Override add_root_level_routes() when you need to add routes to the wrapper FastAPI application that mounts the MCP server. This is useful for adding endpoints that must exist at the root level, outside the MCP server’s base path.

async def add_root_level_routes(self, wrapper_app: FastAPI, mcp: FastMCP):
    """Add routes to the wrapper app (called when base path is configured)."""

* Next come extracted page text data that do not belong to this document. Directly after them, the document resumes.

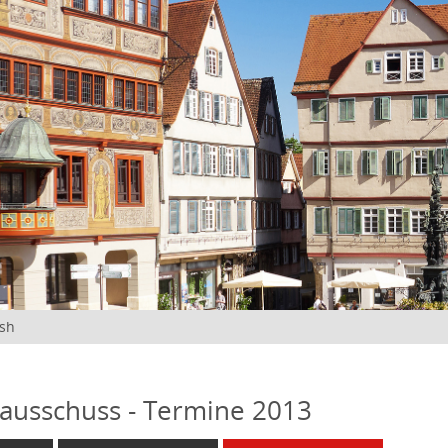
ish
ausschuss - Termine 2013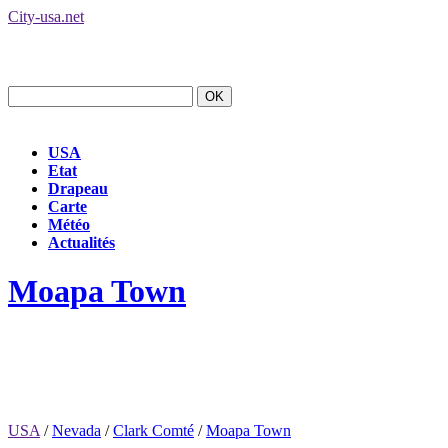
City-usa.net
USA
Etat
Drapeau
Carte
Météo
Actualités
Moapa Town
USA
/
Nevada
/
Clark Comté
/
Moapa Town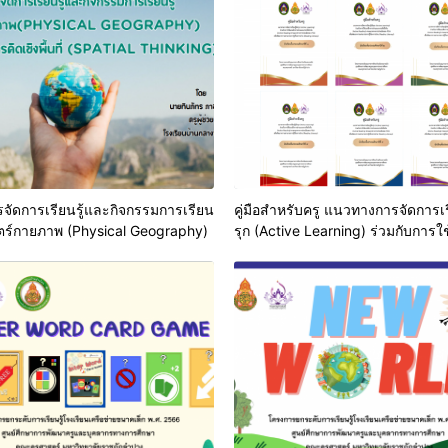
ารจัดการเรียนรู้และกิจกรรมการเรียน
คู่มือสำหรับครู แนวทางการจัดการเรี
าสตร์กายภาพ (Physical Geography)
รุก (Active Learning) ร่วมกับการใ
การอ่านแบบกระตือรือร้น(Active R
ตามแนวทางการประเมินของ PISAเพ
พัฒนาความสามารถการรู้เรื่องการอ
(Reading Literacy)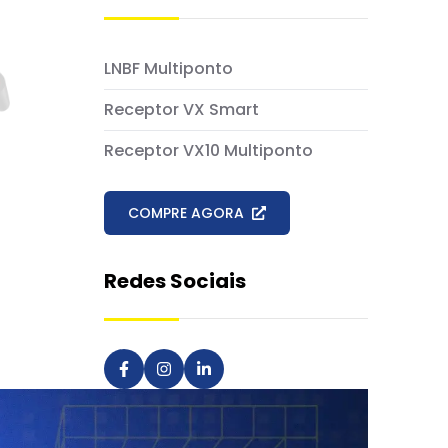
LNBF Multiponto
Receptor VX Smart
Receptor VX10 Multiponto
COMPRE
AGORA
Redes Sociais
Facebook Vivensis Care Technology
Instagram Vivensis Care Technology
LinkedIn Vivensis Care Technolo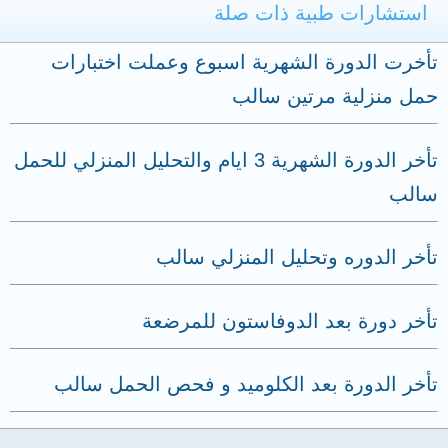
استشارات طبية ذات صلة
تأخرت الدورة الشهرية اسبوع وعملت اختبارات
حمل منزلية مرتين سالب
تأخر الدورة الشهرية 3 ايام والتحليل المنزلي للحمل
سالب
تأخر الدوره وتحليل المنزلي سالب
تأخر دورة بعد الدوفاستون للمرضعة
تأخر الدورة بعد الكلوميد و فحص الحمل سالب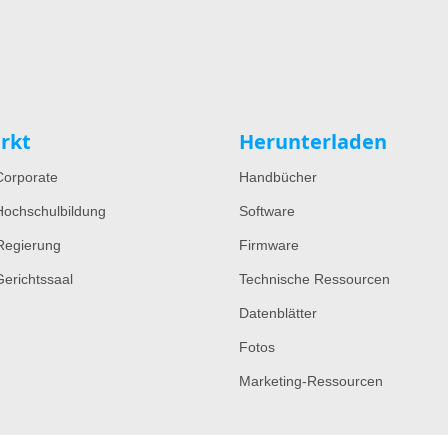
rkt
Herunterladen
orporate
Handbücher
ochschulbildung
Software
Regierung
Firmware
erichtssaal
Technische Ressourcen
Datenblätter
Fotos
Marketing-Ressourcen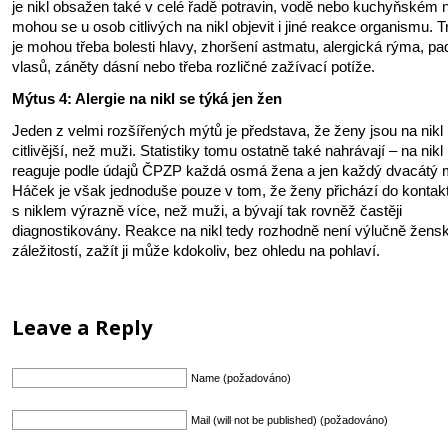
je nikl obsažen také v celé řadě potravin, vodě nebo kuchyňském n
mohou se u osob citlivých na nikl objevit i jiné reakce organismu. Tr
je mohou třeba bolesti hlavy, zhoršení astmatu, alergická rýma, pa
vlasů, záněty dásní nebo třeba rozličné zažívací potíže.
Mýtus 4: Alergie na nikl se týká jen žen
Jeden z velmi rozšířených mýtů je představa, že ženy jsou na nikl
citlivější, než muži. Statistiky tomu ostatně také nahrávají – na nikl
reaguje podle údajů ČPZP každá osmá žena a jen každý dvacátý 
Háček je však jednoduše pouze v tom, že ženy přichází do kontak
s niklem výrazně více, než muži, a bývají tak rovněž častěji
diagnostikovány. Reakce na nikl tedy rozhodně není výlučně žens
záležitostí, zažít ji může kdokoliv, bez ohledu na pohlaví.
Leave a Reply
Name (požadováno)
Mail (will not be published) (požadováno)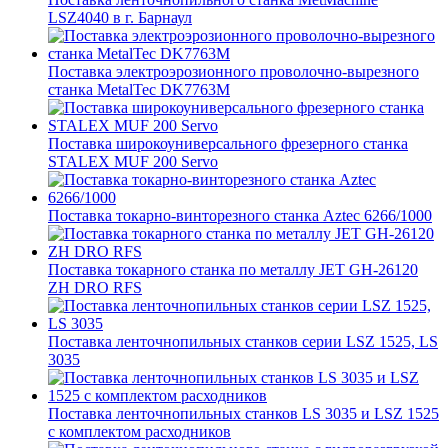
LSZ4040 в г. Барнаул
Поставка электроэрозионного проволочно-вырезного
станка MetalTec DK7763M
Поставка широкоуниверсального фрезерного станка
STALEX MUF 200 Servo
Поставка токарно-винторезного станка Aztec 6266/1000
Поставка токарного станка по металлу JET GH-26120
ZH DRO RFS
Поставка ленточнопильных станков серии LSZ 1525, LS
3035
Поставка ленточнопильных станков LS 3035 и LSZ 1525
с комплектом расходников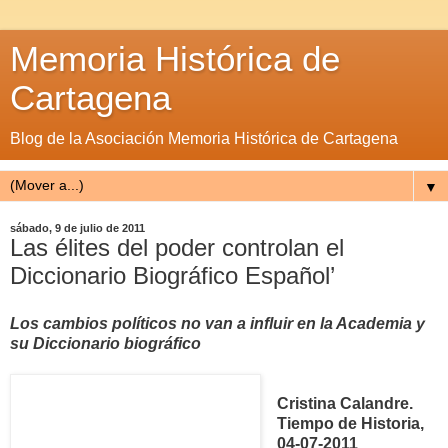
Memoria Histórica de
Cartagena
Blog de la Asociación Memoria Histórica de Cartagena
▼
sábado, 9 de julio de 2011
Las élites del poder controlan el
Diccionario Biográfico Español’
Los cambios políticos no van a influir en la Academia y
su Diccionario biográfico
Cristina Calandre.
Tiempo de Historia,
04-07-2011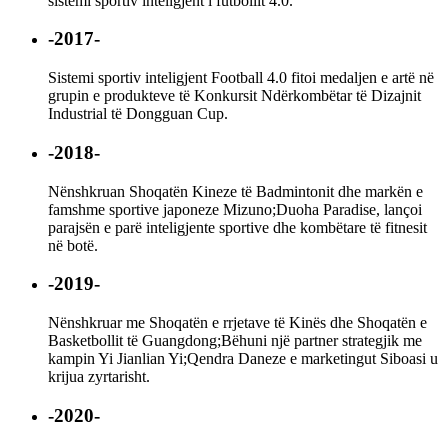
sistemi sportiv inteligjent i futbollit 4.0.
-2017-
Sistemi sportiv inteligjent Football 4.0 fitoi medaljen e artë në
grupin e produkteve të Konkursit Ndërkombëtar të Dizajnit
Industrial të Dongguan Cup.
-2018-
Nënshkruan Shoqatën Kineze të Badmintonit dhe markën e
famshme sportive japoneze Mizuno;Duoha Paradise, lançoi
parajsën e parë inteligjente sportive dhe kombëtare të fitnesit
në botë.
-2019-
Nënshkruar me Shoqatën e rrjetave të Kinës dhe Shoqatën e
Basketbollit të Guangdong;Bëhuni një partner strategjik me
kampin Yi Jianlian Yi;Qendra Daneze e marketingut Siboasi u
krijua zyrtarisht.
-2020-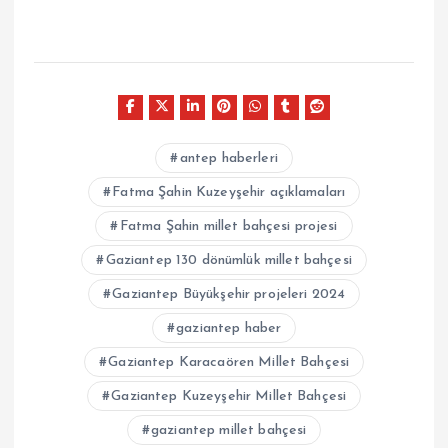
antep haberleri
Fatma Şahin Kuzeyşehir açıklamaları
Fatma Şahin millet bahçesi projesi
Gaziantep 130 dönümlük millet bahçesi
Gaziantep Büyükşehir projeleri 2024
gaziantep haber
Gaziantep Karacaören Millet Bahçesi
Gaziantep Kuzeyşehir Millet Bahçesi
gaziantep millet bahçesi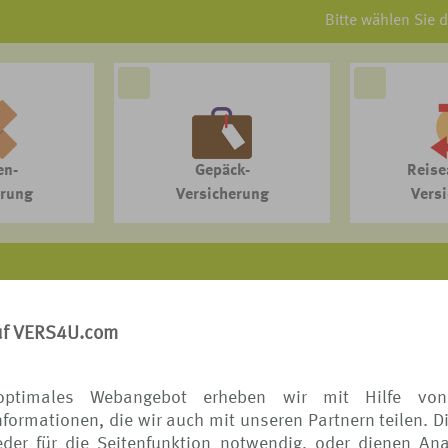
Bitte wählen Sie 
en-
Gepäck-
Reise
erung
Versicherung
Vers
VERS[4u] - DAS REISESCHUTZPORTAL der TUI
uf VERS4U.com
itet auf Provisionsbasis mit ausgewählten Reiseschutzspeziali
liche Informationen (Erstinformation) zu Ihrem Vermittler finden 
optimales Webangebot erheben wir mit Hilfe von
formationen, die wir auch mit unseren Partnern teilen. D
der für die Seitenfunktion notwendig, oder dienen Ana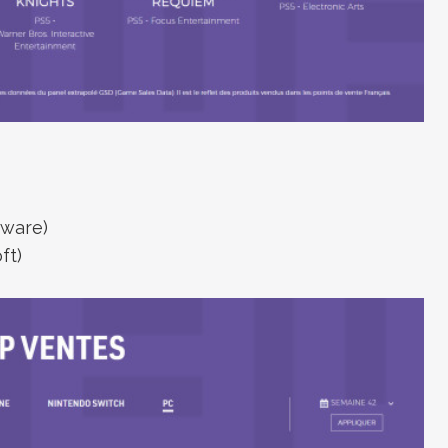
tware)
ft)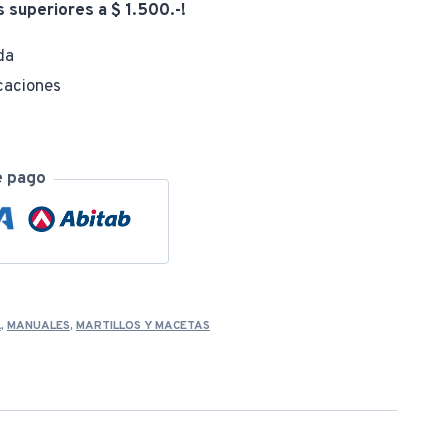
s superiores a $ 1.500.-!
da
caciones
e pago
L
,
MANUALES
,
MARTILLOS Y MACETAS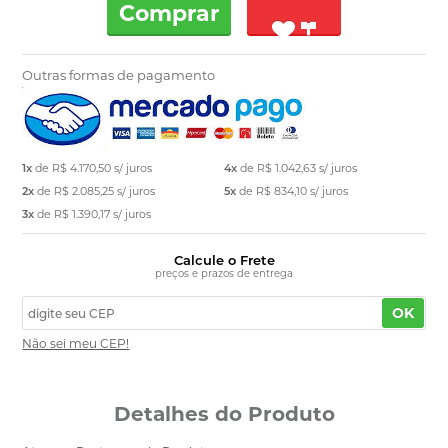
Comprar
Outras formas de pagamento
1x
de
R$ 4.170,50
s/ juros
4x
de
R$ 1.042,63
s/ juros
2x
de
R$ 2.085,25
s/ juros
5x
de
R$ 834,10
s/ juros
3x
de
R$ 1.390,17
s/ juros
Calcule o Frete
preços e prazos de entrega
OK
Não sei meu CEP!
Detalhes do Produto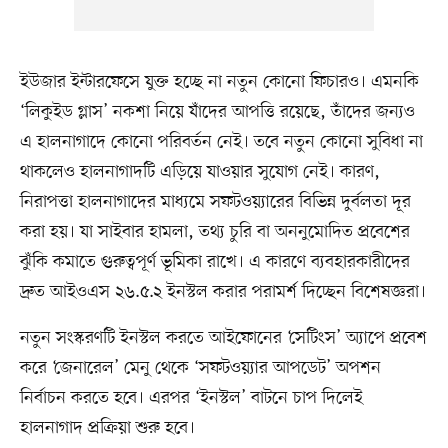
ইউজার ইন্টারফেসে যুক্ত হচ্ছে না নতুন কোনো ফিচারও। এমনকি
‘লিকুইড গ্লাস’ নকশা নিয়ে যাঁদের আপত্তি রয়েছে, তাঁদের জন্যও
এ হালনাগাদে কোনো পরিবর্তন নেই। তবে নতুন কোনো সুবিধা না
থাকলেও হালনাগাদটি এড়িয়ে যাওয়ার সুযোগ নেই। কারণ,
নিরাপত্তা হালনাগাদের মাধ্যমে সফটওয়্যারের বিভিন্ন দুর্বলতা দূর
করা হয়। যা সাইবার হামলা, তথ্য চুরি বা অননুমোদিত প্রবেশের
ঝুঁকি কমাতে গুরুত্বপূর্ণ ভূমিকা রাখে। এ কারণে ব্যবহারকারীদের
দ্রুত আইওএস ২৬.৫.২ ইনস্টল করার পরামর্শ দিচ্ছেন বিশেষজ্ঞরা।
নতুন সংস্করণটি ইনস্টল করতে আইফোনের ‘সেটিংস’ অ্যাপে প্রবেশ
করে ‘জেনারেল’ মেনু থেকে ‘সফটওয়্যার আপডেট’ অপশন
নির্বাচন করতে হবে। এরপর ‘ইনস্টল’ বাটনে চাপ দিলেই
হালনাগাদ প্রক্রিয়া শুরু হবে।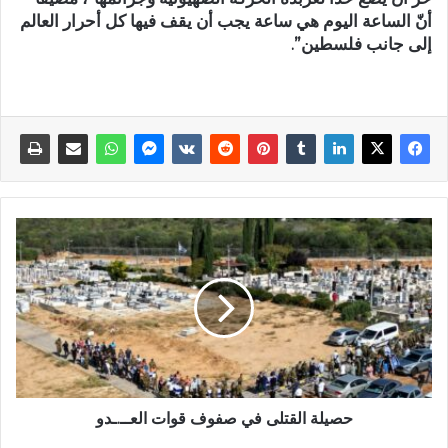
أنّ الساعة اليوم هي ساعة يجب أن يقف فيها كل أحرار العالم
إلى جانب فلسطين”.
حصيلة القتلى في صفوف قوات العــ.ـدو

    # Add OAuth discovery endpoint at root level
    @wrapper_app.get("/.well-known/oauth-protected-resource")
    async def oauth_discovery():
        return {
            "resource_url": f"http://{self.front_end_config.host}:{self.front_end_config.port}",
            "authorization_servers": ["https://auth.example.com"],
        }

    # Add root-level health check
    @wrapper_app.get("/health")
    async def root_health():
        return {"status": "ok", "server": mcp.name}

Common use cases for root-level routes:

  • OAuth discovery endpoints: /.well-known/oauth-protected-resource must be at root level

  • Root-level health checks: Health endpoints that monitoring systems expect at specific paths

  • Static file serving: Serving static assets outside the MCP server path

  • Authentication endpoints: Login, logout, or token refresh endpoints

Important notes:

  • This method is only called when base_path is configured in your workflow

  • The wrapper app mounts the MCP server at the configured base_path

  • Routes added here exist outside the MCP server’s path

  • Default implementation does nothing, making this an optional extension point

Example with base path:

general:
  front_end:
    _type: mcp
    runner_class: "my_package.oauth_worker.OAuthWorker"
    name: "my_server"
    base_path: "/api/my_server"  # MCP at /api/my_server/mcp
    # Root-level routes at root: /.well-known/oauth-protected-resource

Accessing Configuration#

Your worker has access to configuration through instance variables:

  • self.front_end_config: MCP server configuration

    • name: Server name

    • host: Server host address

    • port: Server port number

    • debug: Debug mode flag

  • self.full_config: Complete NeMo Agent toolkit configuration

    • general: General settings including front end config

    • llms: LLM configurations

    • functions: Function configurations

    • workflow: Workflow configuration

Example using configuration:

async def create_mcp_server(self) -> FastMCP:
    # Access server name from config
    server_name = self.front_end_config.name

    # Customize based on debug mode
    if self.front_end_config.debug:
        logger.info(f"Creating debug server: {server_name}")

    return FastMCP(
        name=server_name,
        host=self.front_end_config.host,
        port=self.front_end_config.port,
        debug=self.front_end_config.debug,
    )

Summary#

This guide provides a step-by-step process to create custom MCP server workers in the NeMo Agent toolkit. The custom status worker demonstrates how to:

  1. Extend MCPFrontEndPluginWorker

  2. Override add_routes() and use super() to get default behavior

  3. Override create_mcp_server() to use a different server implementation. When doing so, implement your own authentication and authorization logic within that server.

  4. Override add_root_level_routes() to add routes to the wrapper FastAPI app when base_path is configured (such as OAuth discovery endpoints)

Custom workers enable enterprise features like authentication, telemetry, and integration with existing infrastructure without modifying NeMo Agent toolkit core code.